Revoter quand il y a blocage: possible dans certains pays, plus compliqué en Belgique
Revoter quand il y a blocage: possible dans certains pays, plus compliqué en Belgique - © Tous droits réservés

Cela ne vous aura pas échappé. Quels que soient les informateurs nommés par le Roi, les chances de former une coalition pour un gouvernement fédéral semblent s’amenuiser de jour en jour. Certaines personnalités politiques comme Ahmed Laaouej (PS) estiment que le scénario de nouvelles élections, s’il n’est pas souhaitable, n’est pas impossible. Si on en arrive là, ce serait une première en Belgique. Et si ce n’est jamais arrivé jusqu’ici, c’est parce que le système belge rend cette étape difficile à franchir.

D’autres pays connaissent en ce moment des crises politiques liées à la formation d’un gouvernement. L’Espagne a connu quatre élections législatives en quatre ans. Au dernier scrutin, , le parti socialiste de Pedro Sanchez l’a emporté, mais il n’a depuis lors pas réussi à former une majorité. En Israël, les citoyens ont voté lors d’élections anticipées en septembre dernier, alors qu’ils avaient déjà voté six mois plus tôt. Là encore, même constat : le premier parti, celui de Benjamin Netanyahu, n’a pas la majorité, et ne parvient pas à trouver de partenaire pour en former une. 
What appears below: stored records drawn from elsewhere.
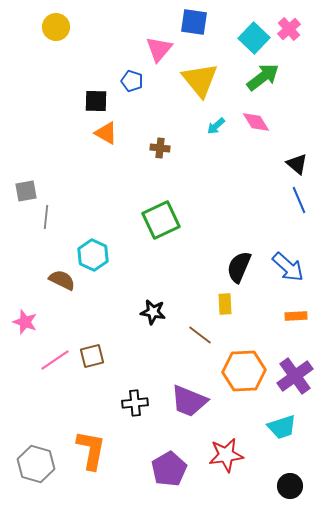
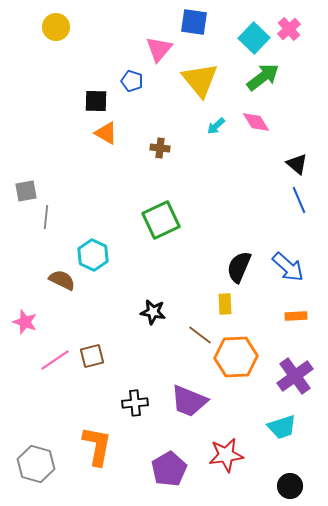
orange hexagon: moved 8 px left, 14 px up
orange L-shape: moved 6 px right, 4 px up
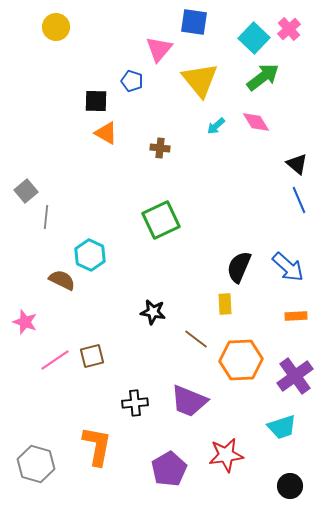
gray square: rotated 30 degrees counterclockwise
cyan hexagon: moved 3 px left
brown line: moved 4 px left, 4 px down
orange hexagon: moved 5 px right, 3 px down
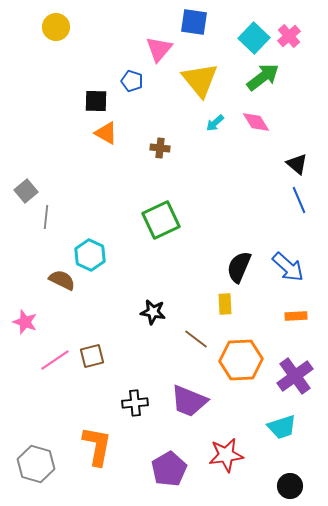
pink cross: moved 7 px down
cyan arrow: moved 1 px left, 3 px up
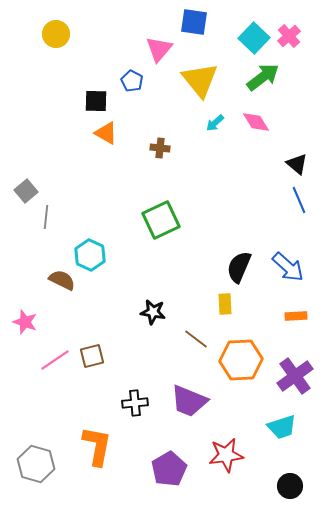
yellow circle: moved 7 px down
blue pentagon: rotated 10 degrees clockwise
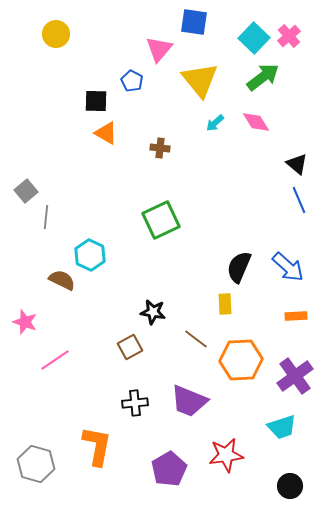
brown square: moved 38 px right, 9 px up; rotated 15 degrees counterclockwise
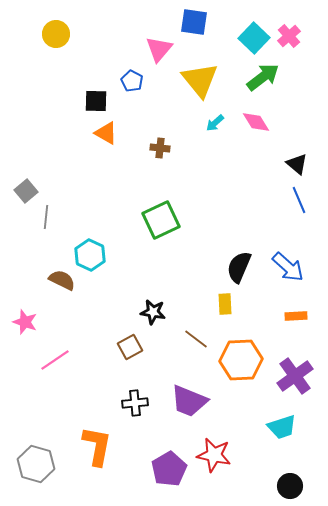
red star: moved 12 px left; rotated 20 degrees clockwise
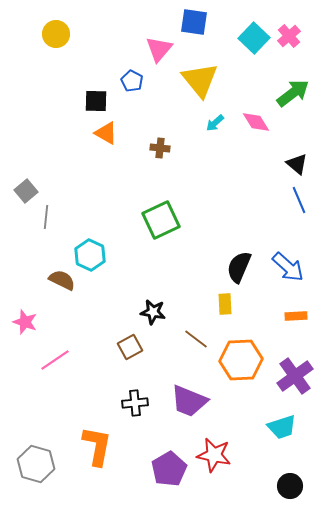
green arrow: moved 30 px right, 16 px down
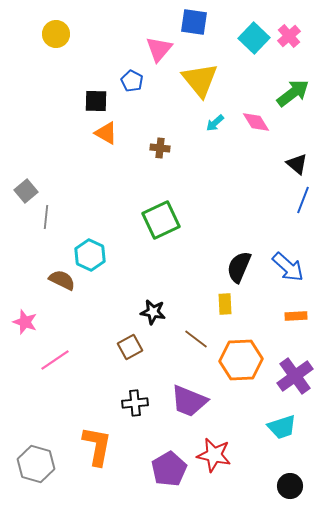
blue line: moved 4 px right; rotated 44 degrees clockwise
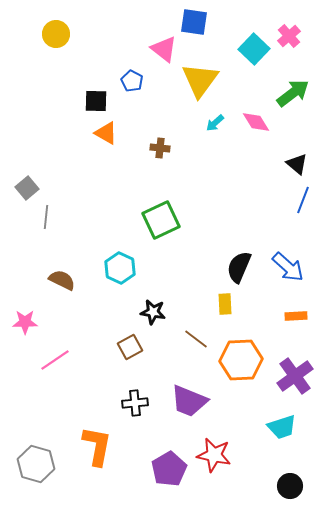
cyan square: moved 11 px down
pink triangle: moved 5 px right; rotated 32 degrees counterclockwise
yellow triangle: rotated 15 degrees clockwise
gray square: moved 1 px right, 3 px up
cyan hexagon: moved 30 px right, 13 px down
pink star: rotated 20 degrees counterclockwise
Chez nous, des élections anticipées ont déjà eu lieu (en 2010, avec la chute du gouvernement Leterme), mais elles n'ont jamais été organisées avant même qu'un gouvernement ne soit formé. Pourtant des négociations difficiles se sont déjà présentées, en témoignent les 541jours sans gouvernement qui ont suivi les élections de février 2011. Alors pourquoi des élections anticipées n'ont-elles pas été envisagées? D'après Mathias El Berhoumi, professeur en droit constitutionnel, deux éléments entrent en jeu. 

D'une part, il parle d'un facteur temps : "Certains pays ont une obligation en termes de temporalité : il existe un délai dans lequel un gouvernement doit être formé. En Belgique, il n’y a aucun délai, donc la situation peut traîner pendant très longtemps". Le deuxième élément concerne les modalités de dissolution : "Pour dissoudre les Chambres et aller vers des élections anticipées, il faut une majorité au Parlement. C'est important, car ça signifie qu’il faut une majorité des partis politiques qui considèrent que la dissolution est la meilleure option. Et puis, ils doivent également se mettre d'accord sur la manière de dissoudre. Certains moyens permettent de réviser la Constitution, d’autres non". Autant de raisons qui rendent mince l'espoir d'un accord entre partis. 

Revoter serait-il anti-démocratique?

Des citoyens ayant voté en mai dernier pourraient trouver non pertinent de devoir retourner aux urnes parce que les politiciens ne parviennent pas à former une coalition. Pourtant, selon Mathias El Berhoumi, cette option existe, et ce depuis l'annonce des résultats des élections : "C'est une option qui est toujours envisageable à la suite d'élections législatives. Mais jusqu'ici, il n’y a pas un moment où elle a été plus possible qu’à un autre moment, puisque pour l’instant toutes les pistes n’ont pas encore été testées. Tant que toutes les formules n'ont pas été testées au fédéral, il est impossible de prévoir la suite des événements".